Saturday, November 30, 2013

"Knots" a short story from the institution


“Step up, heels to the line.”
The smartly uniformed guard ordered through a broad mustache that vibrated in sync with his speech like baleen. His soft kind eyes made it hard for Billy to do anything but oblige him.  Billy stood in front of the lectern and waited for his next instruction. In the quiet, he remembered that he had been here, in this place, long enough to forget a different reality.  His canvas shoes lifted a fleck of paint from the yellow line drawn across the polished concrete as he did his best to appear compliant.
From behind the guard, Sergeant pushed open the double doors with the weight of his rank. A great blast of air sent the little yellow paint chip skittering across the floor. Sergeant glanced at Billy, and then dropped the weight of his thick hands onto the guard’s shoulders.  His mustache quivered as he recoiled from the unexpected blow. 
Billy reflexively winced at the sound, and both uniformed men raised their eyes to him in unison, appraising the nature of his breach. He shuffled inside his loose fitting elastic strapped shoes as the older convicts had taught him. Sensing the release of tension from the prisoner, Sergeant once again focused his attention to the guard. After muttering a few words, he left through the double doors behind him, deliberately avoiding Billy’s eyes. 
“Sergeant has informed me that your height and general physique has been spuriously recorded and that a correction must be made to the record.” 
The guard leaned closed to Billy and eyed him from top to bottom, as if he were trying to estimate his height. 
“Turn sideways.”  He ordered sharply, causing Billy to pivot ninety degrees.  “Hmm,” he considered the prisoner carefully.  “I see the nature of Sergeant’s dilemma.”  He chuckled a bit before bringing himself back into line, considering the gravity of the task. 
Billy turned back to face the guard.  “I've just been to the nurse this afternoon.” 
“Yes, that’s all right, but you see we've gotten into a bit of a scrape with the accounting department and well…”
“I don’t see what that has to do with me, considering I’m to be hanged today.” Billy replied.
“And hanged you will be!” the guard answered enthusiastically. 

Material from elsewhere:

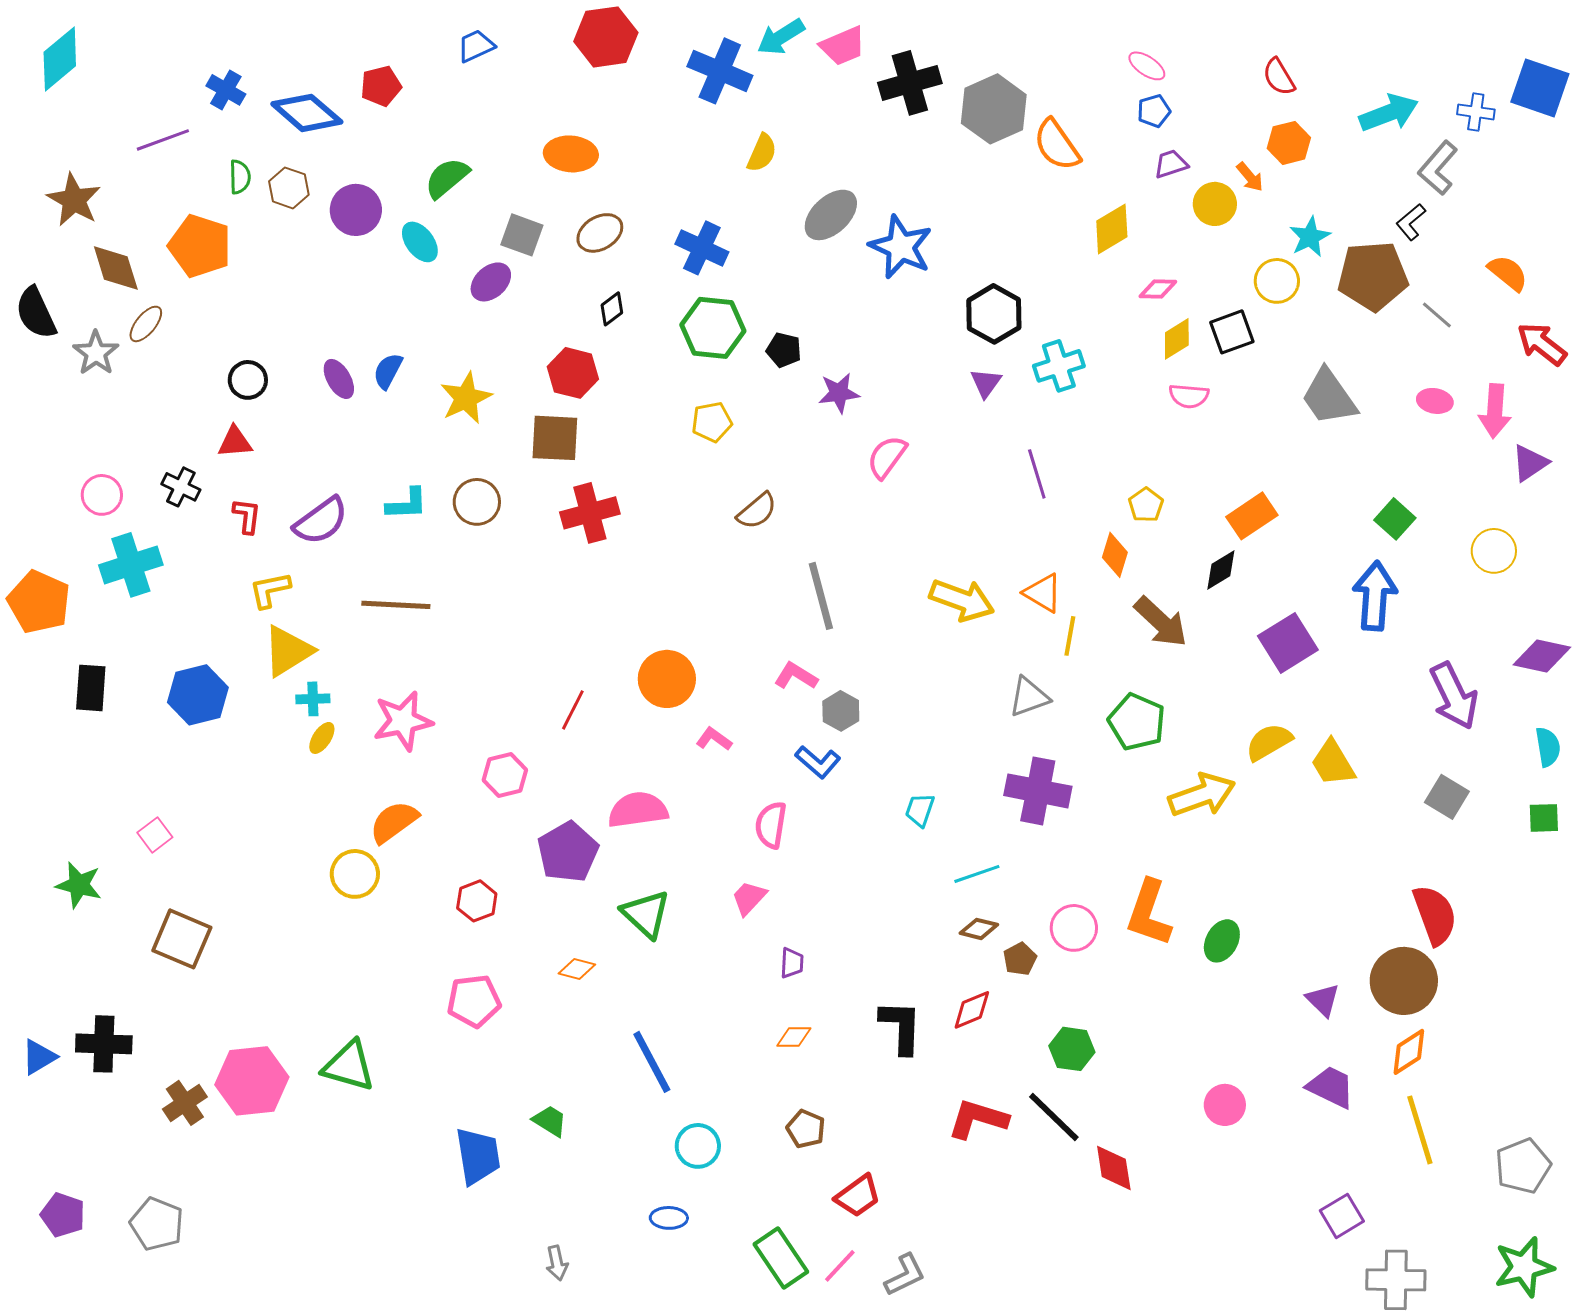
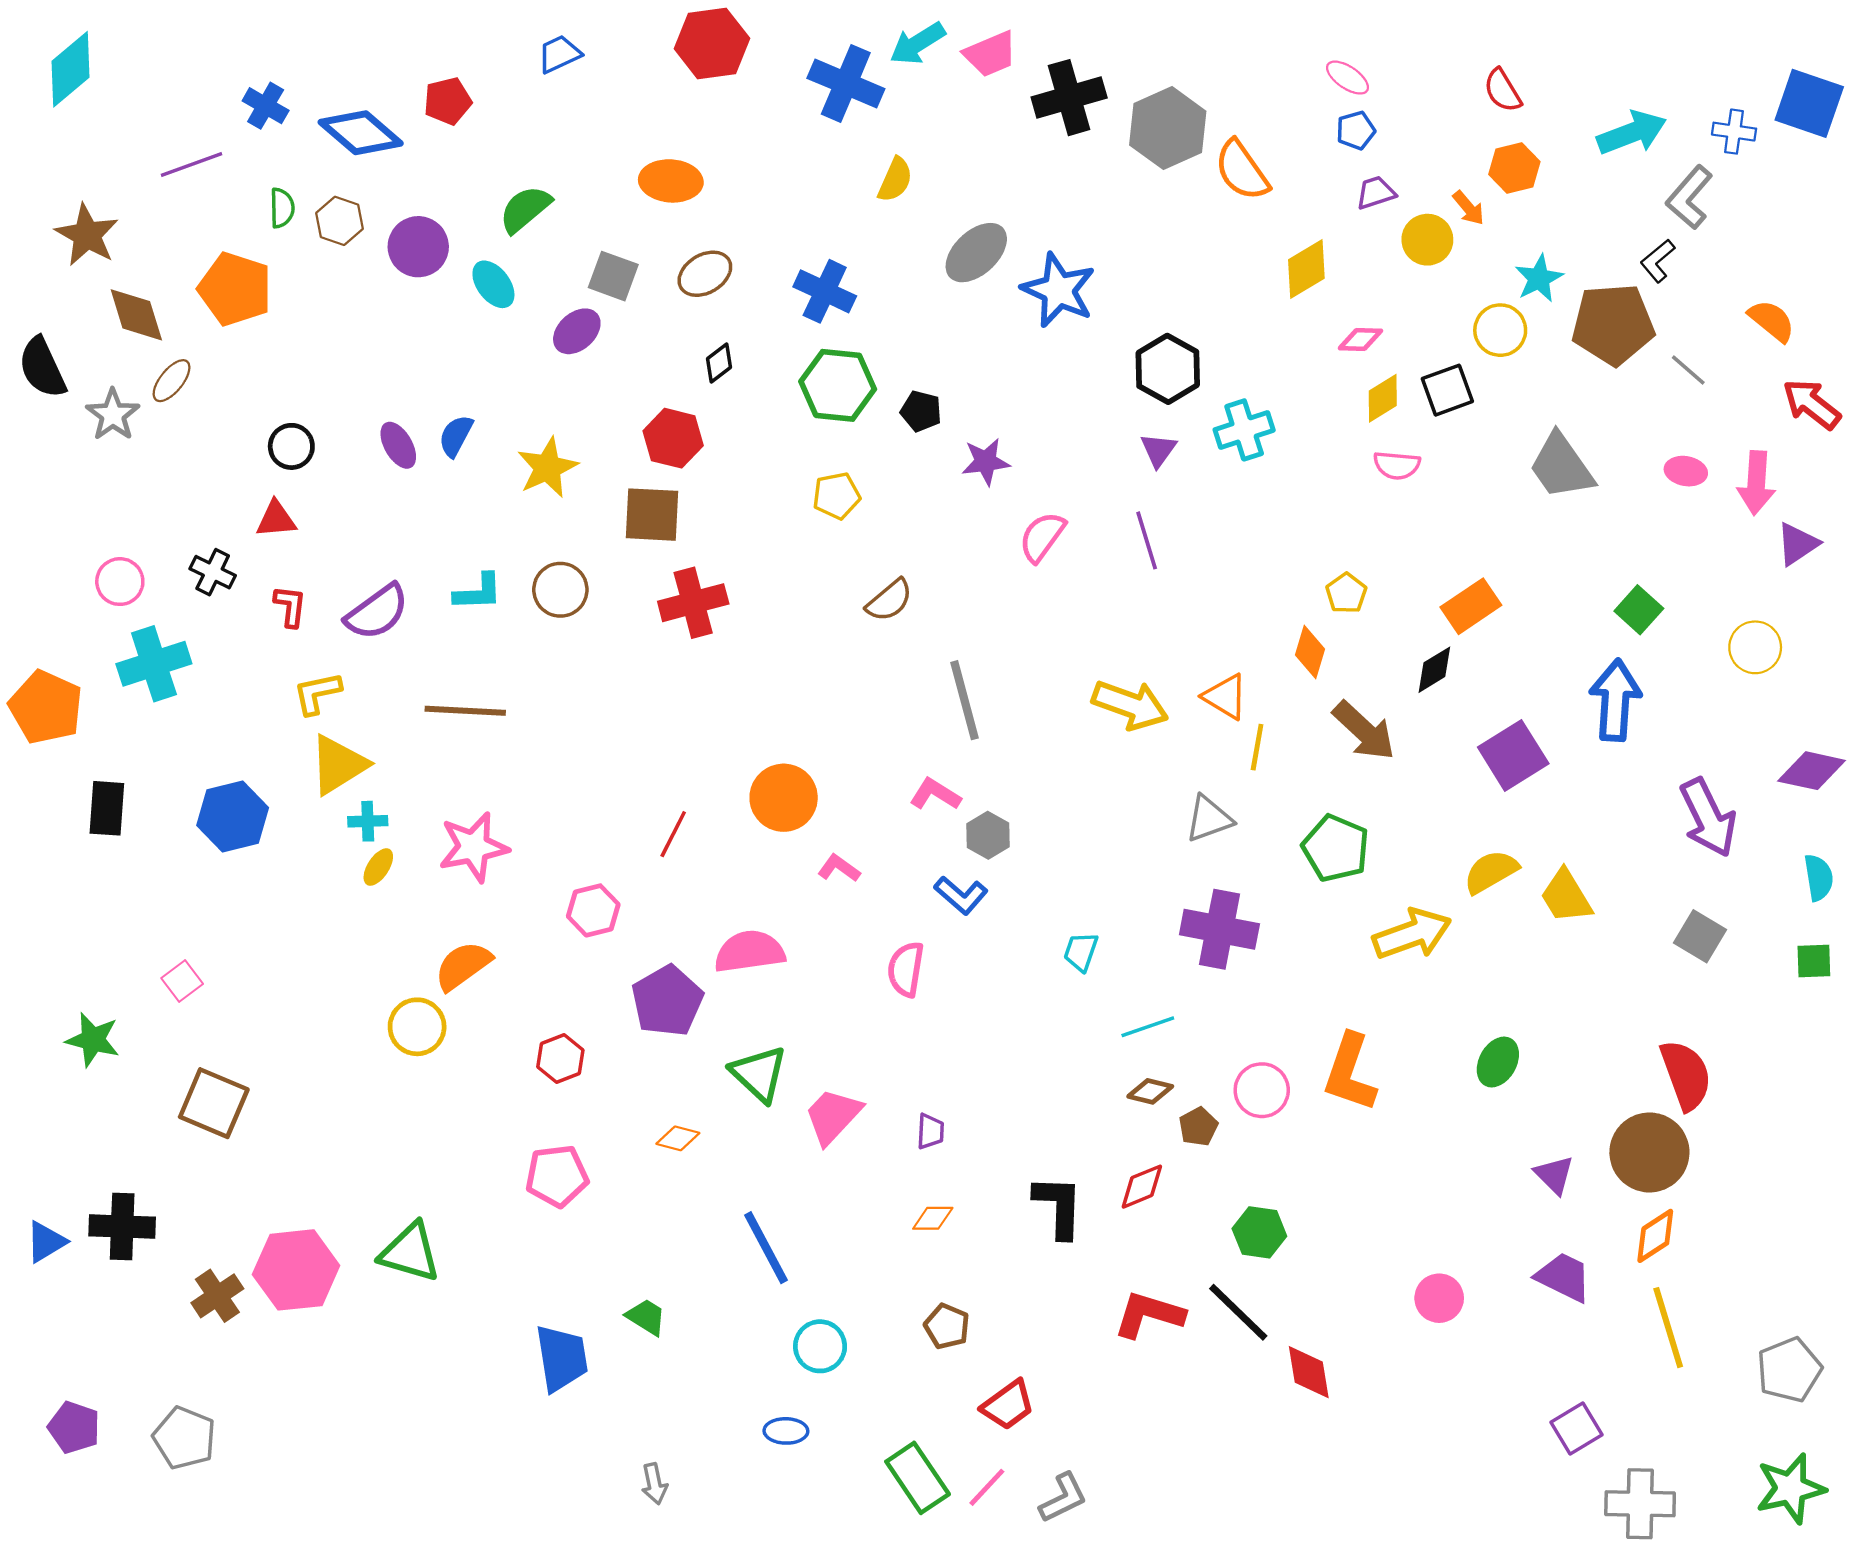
purple line: (1037, 474) -> (1147, 540), moved
pink trapezoid: (749, 898) -> (833, 1116), moved, size x1.4
green ellipse: (1222, 941) -> (1498, 1062), moved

The guard turned his attention to the ledger in front of him and made a few hesitant marks with his pencil.  He glanced up at the prisoner and back to the ledger.  Billy shuffled again inside his shoes. 

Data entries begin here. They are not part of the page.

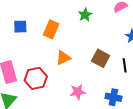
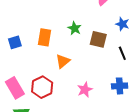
green star: (85, 15) -> (75, 28), moved
brown square: (101, 58) -> (98, 39), moved

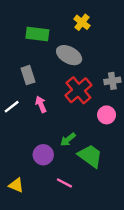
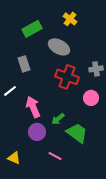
green rectangle: (37, 34) -> (32, 29), turned -36
red cross: (78, 90) -> (67, 77), turned -30
pink arrow: (41, 104) -> (33, 107), moved, size x1.5

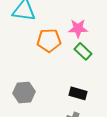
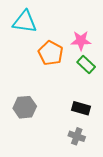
orange pentagon: (49, 40) -> (51, 53), turned 30

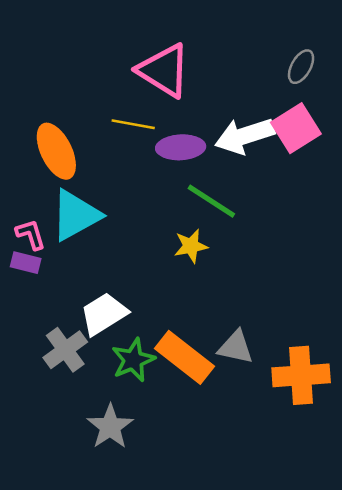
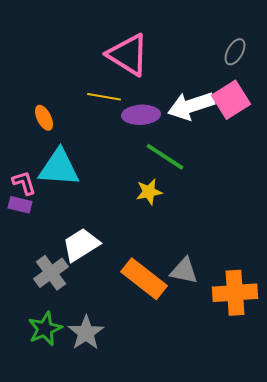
orange ellipse: (56, 151) -> (44, 118), size x0.6
cyan triangle: (76, 215) -> (59, 168), turned 33
green star: (133, 360) -> (45, 329), moved

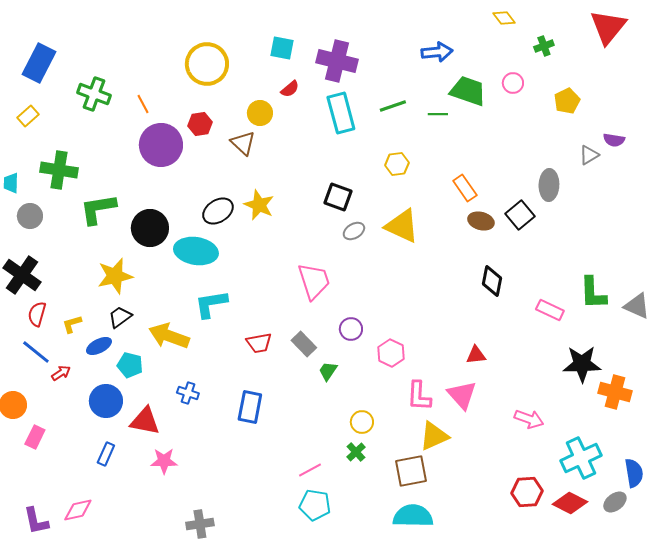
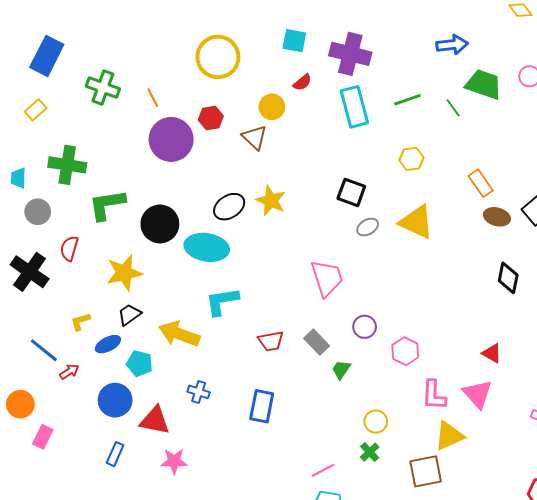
green line: (438, 114) -> (453, 108), turned 54
red semicircle: (37, 314) -> (69, 248), moved
red triangle: (476, 355) -> (492, 353), turned 35

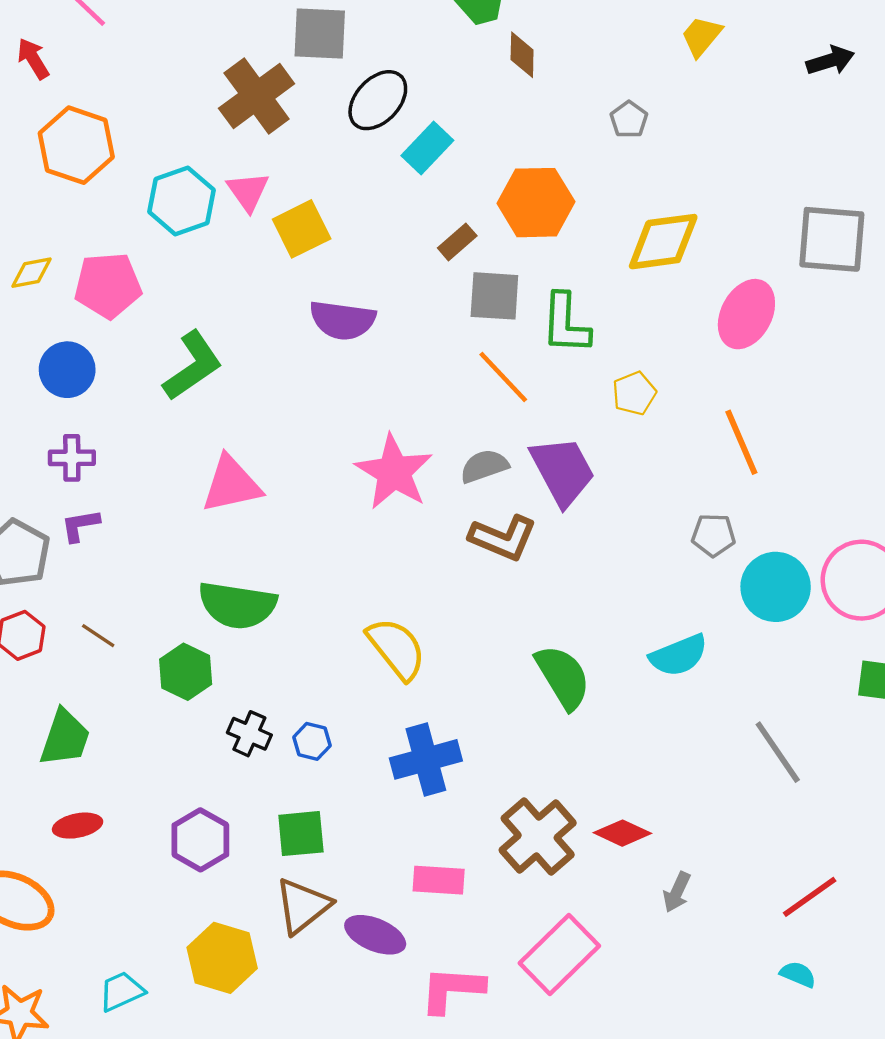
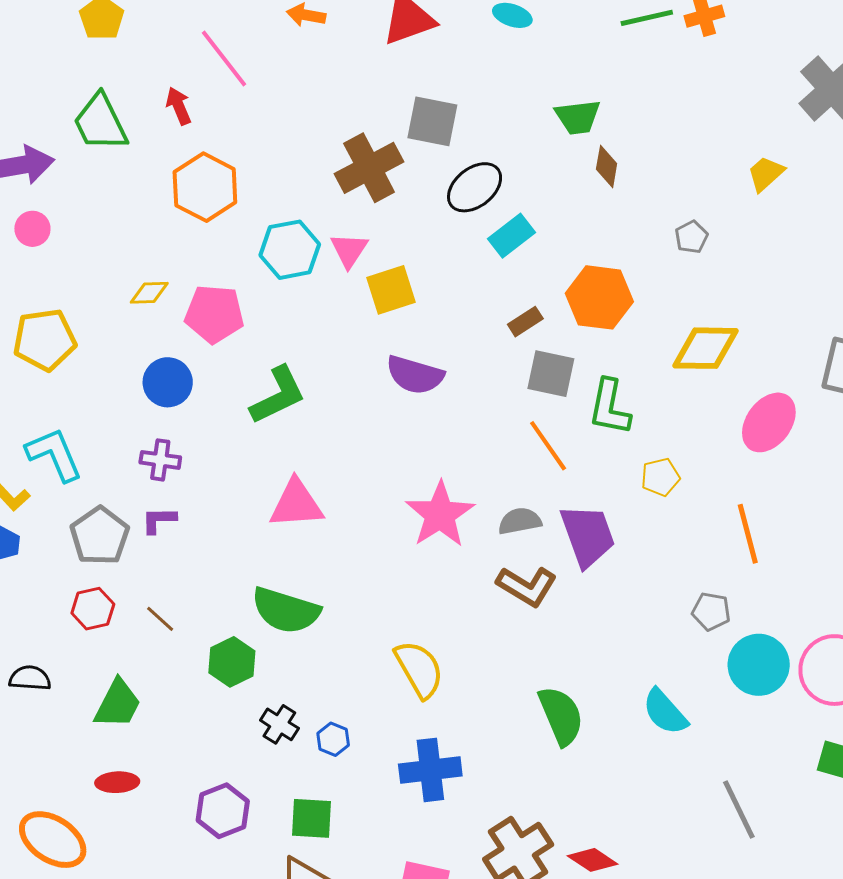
cyan semicircle: (679, 655) -> (665, 712), turned 62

“I suppose there’s no harm in telling you now.”  The guard smiled broadly behind his rows of bristling whiskers. “We take your height and divide it by a figure, give or take a little for your vigor.”

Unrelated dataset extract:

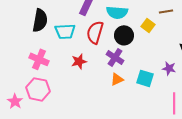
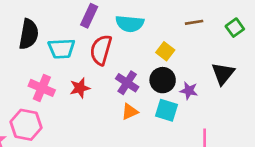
yellow square: (148, 25) -> (165, 51), moved
black circle: (124, 35) -> (163, 80), moved
pink cross: (39, 59) -> (42, 88), moved
purple star: (169, 68) -> (189, 91), moved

Billy looked up at the guard quizzically. “I’m just here for the hanging, sir.”  He did his best to look small. 
“Of course you are. I’m sorry to bother you with all this clerical business; I should have known it’d be of no interest to you.” The guard closed the ledger and smiled.
Billy shuffled again and another fleck of paint skittered across the floor like a tiny haphazard point of sunlight cast through pinhole in the ceiling then cut off by a passing bird. 
Sergeant burst through the door again with a great flourish.  He opened the ledger and glanced at the last entry.  “He’s still too short.”
Billy cleared his throat, “Excuse me sirs?  Might I inquire as to the nature of your difficulty?”
Sergeant and the guard glanced at each other, and a brief discussion ensued in hushed voices.  The only sound Billy could hear was the bristling of the guard’s mustache.  Sergeant looked up and nodded to the guard who folded his hands in front of him before speaking.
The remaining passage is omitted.